This Thanksgiving has a whole new meaning to me, as I am truly more thankful for every second of each day than I ever have been before.  I am thankful that on June 18th, I found my lump.  I am thankful that I followed through with seeing the doctor and took the proper steps to determine exactly what it was.  I am thankful for all of the nurses and doctors that saw me quickly and helped me start my journey to a cure.  I am thankful for my husband, my sweet Jett, my parents, my in-laws, and all of my family and friends who have amazingly stood by my side each and every day.  I am thankful for a God that is real and that has never left me alone and sustains me.  And I am thankful for His promises and for life.   A full life.  37 and a half years.

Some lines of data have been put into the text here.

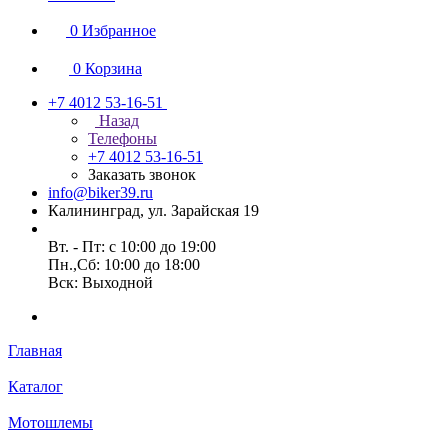
0
Избранное
0
Корзина
+7 4012 53-16-51
Назад
Телефоны
+7 4012 53-16-51
Заказать звонок
info@biker39.ru
Калининград, ул. Зарайская 19
Вт. - Пт: с 10:00 до 19:00
Пн.,Сб: 10:00 до 18:00
Вск: Выходной
Главная
Каталог
Мотошлемы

On July 12, the day of my diagnosis, I didn’t really know what this cancer journey would look like. I soon found out that the chemo part of the treatment would fall during the season of FALL. Hmmm… And guess what?  Fall is truly my most favorite season of the year.  Trying to think positively, I couldn’t help but think that college football would take center stage on TV, pumpkins, scarecrows, and leaves would be the decorations around town, the color orange (my favorite) would be shining brightly everywhere, and the Thanksgiving and Christmas holidays would be just around the corner. Knowing all of this made the doom of CHEMO seem a tad brighter.  And a bright spot it has been.  With treatments on Friday, my Saturdays have been busy with a Clemson game to watch on TV almost every weekend, we’ve carved pumpkins, the color orange has consumed my wardrobe, house, and more, and now the holidays are here.  And I can officially see the light at the end of the treatment tunnel, with 5 more to go.   This season of my life has flown by.  Seriously.  I stand back and think about how fast this season has come and gone.  With these last treatments I've been super tired and I've had had a terrible numbing pain in my fingers, but all in all, those have really been the only two side effects from the Taxol, once the terrible reactions were stopped.  What a blessing that those ended and now we can start celebrating some as the journey is slowly approaching its halfway mark!  

As Thanksgiving approaches, I can’t wait to spend time with my family and eat delicious meals prepared by hands filled with such love.  My mouth is watering now thinking about the yumminess that's coming.  And for the exercising afterwards, as known as shopping on Black Friday, it's still

up in the air as to whether I'll go.  I love the crowds and the thrill

of a good deal but...the steroids will have to be working really well to make me go.  My stamina has diminished TONS in the last few weeks.  My doctor told me at treatment #11 that I would begin to really feel the exhaustion kick in over the course of these last five treatments and he wasn’t lying.  Just this week I felt a difference.  I did do most of my decorating so that I can enjoy the holidays.  But that about did me in.  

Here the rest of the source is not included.